> GOAL OF THE EXERCISE: In the records, find each line where "Plan" occurs, and copy it.

Dataset entries:
##############################

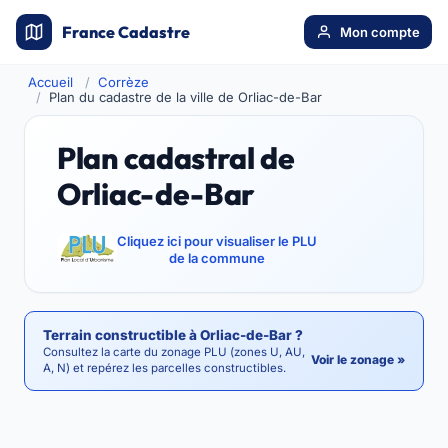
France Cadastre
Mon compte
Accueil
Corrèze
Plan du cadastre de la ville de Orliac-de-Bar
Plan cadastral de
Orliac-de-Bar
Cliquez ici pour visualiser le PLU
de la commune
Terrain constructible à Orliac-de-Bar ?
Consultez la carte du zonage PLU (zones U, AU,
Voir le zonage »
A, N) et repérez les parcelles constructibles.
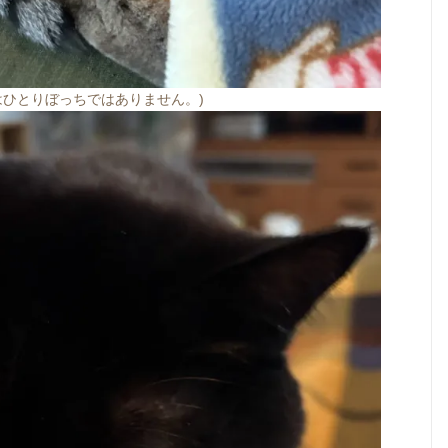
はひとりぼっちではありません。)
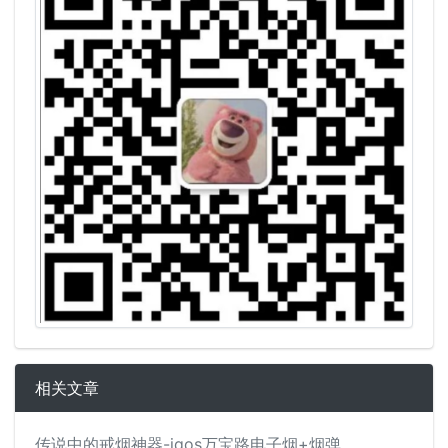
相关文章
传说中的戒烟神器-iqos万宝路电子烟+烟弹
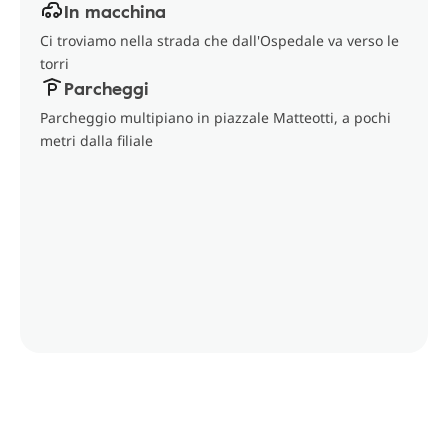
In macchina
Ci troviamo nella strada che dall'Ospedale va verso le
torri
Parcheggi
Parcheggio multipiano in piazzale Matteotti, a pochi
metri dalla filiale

##############################

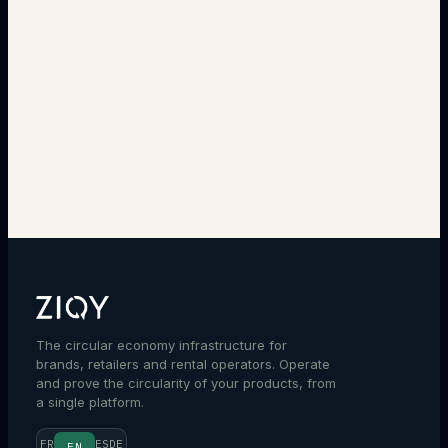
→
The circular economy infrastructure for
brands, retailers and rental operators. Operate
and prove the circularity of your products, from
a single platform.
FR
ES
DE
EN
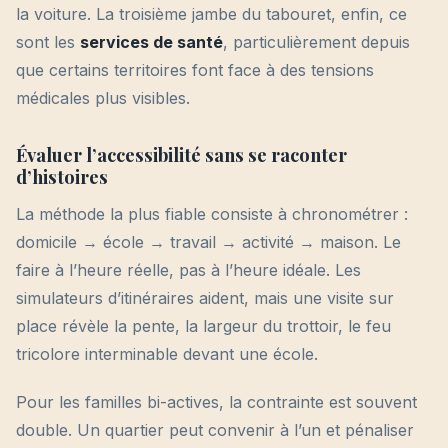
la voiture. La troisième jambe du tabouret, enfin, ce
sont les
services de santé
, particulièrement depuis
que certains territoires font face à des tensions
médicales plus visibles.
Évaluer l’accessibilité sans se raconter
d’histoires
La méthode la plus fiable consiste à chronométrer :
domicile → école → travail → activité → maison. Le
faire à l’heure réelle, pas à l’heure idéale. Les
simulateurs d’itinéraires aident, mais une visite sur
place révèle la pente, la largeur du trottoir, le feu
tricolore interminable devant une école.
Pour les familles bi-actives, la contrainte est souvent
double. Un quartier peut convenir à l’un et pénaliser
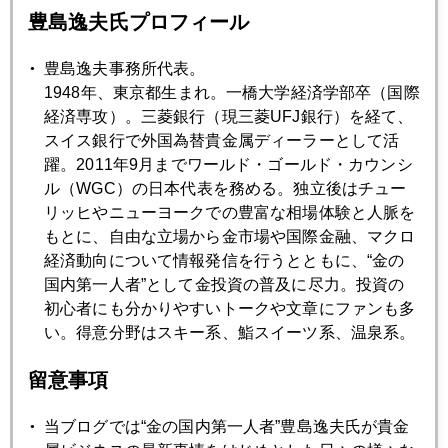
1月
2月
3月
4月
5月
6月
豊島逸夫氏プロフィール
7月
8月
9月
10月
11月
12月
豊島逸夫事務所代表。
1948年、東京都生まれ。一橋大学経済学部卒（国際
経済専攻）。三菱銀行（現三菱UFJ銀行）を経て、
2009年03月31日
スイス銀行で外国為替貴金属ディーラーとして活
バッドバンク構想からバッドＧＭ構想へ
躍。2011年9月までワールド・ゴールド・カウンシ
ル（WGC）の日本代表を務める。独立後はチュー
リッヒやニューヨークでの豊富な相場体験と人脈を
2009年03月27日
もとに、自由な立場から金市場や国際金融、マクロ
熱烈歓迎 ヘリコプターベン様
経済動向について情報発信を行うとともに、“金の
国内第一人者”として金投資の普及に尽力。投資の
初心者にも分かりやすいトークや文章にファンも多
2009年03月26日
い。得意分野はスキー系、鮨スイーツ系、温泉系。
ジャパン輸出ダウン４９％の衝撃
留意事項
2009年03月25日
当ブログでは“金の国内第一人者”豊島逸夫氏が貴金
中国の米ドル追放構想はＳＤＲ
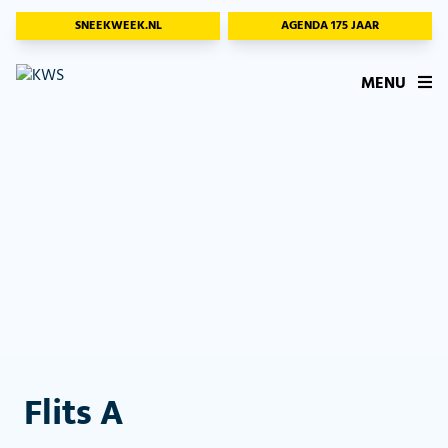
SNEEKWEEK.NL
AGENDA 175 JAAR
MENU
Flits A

##############################

> TASK SOLUTION:
Plan du cadastre de la ville de Orliac-de-Bar
Plan cadastral de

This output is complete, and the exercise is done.